Türk iş insanı Avrupa’nın göbeğine yaşam merkezi kurdu

Türkiye’de dokumacılık dalındaki faaliyetlerini uzun yıllardır devam ettiren İsmail Gülle, bu yatırımlarına ek olarak Avusturya’nın başşehri Viyana’da, içerisinde bir konutun tüm muhtaçlıklarını karşılayabilecek bir konut ve hayat merkezini, Homeland markasıyla faaliyete geçirdi.

İlk etapta Türk markalarının ihracat merkezi olarak düşündükleri yatırımın vakit içerisinde değiştiğini kaydeden Gülle, 2024 Şubat ayında, iflas eden Avusturyalı bir konut ve hayat merkezi firmasının şubesini aldıklarını ve 15 bin metrekaresi kapalı alan olmak üzere toplam 26 dönümlük bir yerde bu projeye başladıklarını kaydetti.

5 ÜLKEDEN TEDARİK

Mağazayı 6 ay üzere kısa müddette tamamladıklarını ve faaliyete geçtiklerini kaydeden Gülle, “Şu anda 18 kategoride toplam 5 bin farklı çeşit eseri müşterilerimize sunuyoruz. Bu eserleri yüklü olarak Almanya, İtalya, Avusturya, Polonya ve Türkiye’den tedarik ediyoruz. Burasını bir Türk pazarı olarak dizayn etmedik zira Viyana Avrupa’nın göbeği. Etrafımızda dokuz tane komşu ülke var ve beşerler buralardan otomobille alışverişe geliyor. Bulunduğumuz nokta itibariyle çok uluslu bir topluluğa hitap edeceğiz.
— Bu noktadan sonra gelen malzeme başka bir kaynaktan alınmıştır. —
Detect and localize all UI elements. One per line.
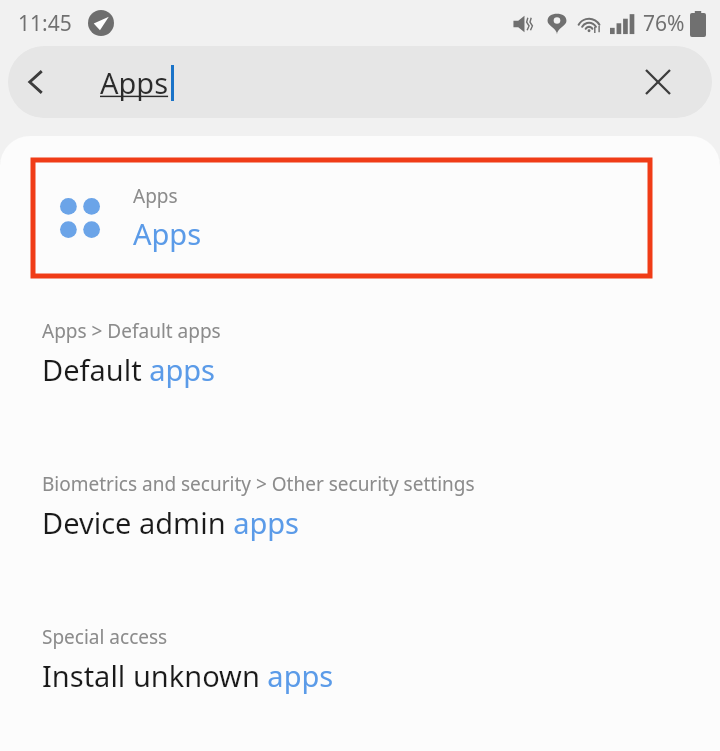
button[interactable]: Apps > Default apps bbox=[0, 312, 720, 395]
button[interactable]: Clear search bbox=[632, 56, 684, 108]
staticText: Install unknown apps bbox=[42, 656, 334, 695]
staticText: Special access bbox=[42, 624, 168, 650]
staticText: Default apps bbox=[42, 350, 216, 389]
staticText: Biometrics and security > Other security… bbox=[42, 471, 475, 497]
button[interactable]: Special access bbox=[0, 618, 720, 701]
button[interactable]: Biometrics and security > Other security… bbox=[0, 465, 720, 548]
staticText: Apps > Default apps bbox=[42, 318, 221, 344]
staticText: Device admin apps bbox=[42, 503, 299, 542]
button[interactable]: Back bbox=[8, 54, 64, 110]
staticText: 11:45 bbox=[18, 9, 72, 38]
button[interactable]: Apps bbox=[31, 158, 652, 278]
staticText: Apps bbox=[100, 63, 169, 102]
staticText: Apps bbox=[133, 214, 202, 253]
staticText: Apps bbox=[133, 183, 178, 209]
staticText: 76% bbox=[643, 9, 685, 38]
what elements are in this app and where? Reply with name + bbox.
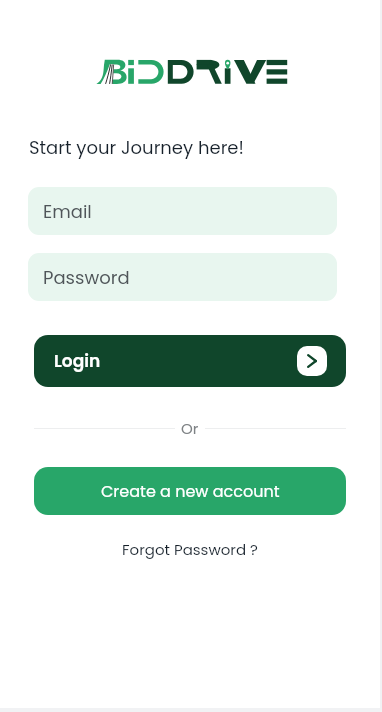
button[interactable]: Password bbox=[28, 253, 337, 301]
button[interactable]: Forgot Password ? bbox=[112, 536, 268, 562]
staticText: Login bbox=[54, 349, 101, 373]
button[interactable]: Create a new account bbox=[34, 467, 346, 515]
staticText: Email bbox=[43, 199, 92, 224]
other: Continue bbox=[297, 346, 327, 376]
staticText: Start your Journey here! bbox=[29, 135, 244, 160]
staticText: Password bbox=[43, 265, 130, 290]
staticText: Or bbox=[181, 418, 199, 439]
button[interactable]: Email bbox=[28, 187, 337, 235]
staticText: Create a new account bbox=[101, 480, 280, 502]
staticText: Forgot Password ? bbox=[122, 539, 258, 560]
button[interactable]: Login bbox=[34, 335, 346, 387]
Münasebetiyle bu topluluğa hitap edeceğimiz eserleri bulundurma mecburiyetiyle eser gamımızı belirledik” dedi.

MOBİLYA VE KONUT DOKUMASI TÜRKİYE’DEN

Türkiye’den de değerli üreticilerle çalıştıklarını tabir eden Gülle, “Şu anda ciromuzun dörtte birini Türkiye’den tedarik ettiğimiz eserlerle sağlıyoruz. Mobilyalarımız Bursa İnegöl’den geliyor. Bunun yanında mesken dokumacılığını ve havluyu büsbütün Türkiye’den yaptık. Ancak bunların hepsini Homeland markasıyla yapıyoruz ve kendi ismimizi bir marka haline getirmek ve yaygınlaştırmak istiyoruz. Yakın vakitte online tarafta da önemli bir atılım yapacağız ve oraya yönelik olarak eserler getireceğiz” diye konuştu.

‘TÜM TOPLULUKLARI AMAÇ KİTLEMİZE EKLİYORUZ’

Mevcut durumda birinci amaçlarının mağazayı tutundurmak olduğunu ve şubeleşmeye daha sonra bakacaklarını belirten Gülle, en değerli avantajlarından birinin bulundukları mağazanın 35 yıl boyunca tıpkı işi yapan ve yakın vakitte iflas eden başka mağazaya ilişkin olması olduğunu söyledi.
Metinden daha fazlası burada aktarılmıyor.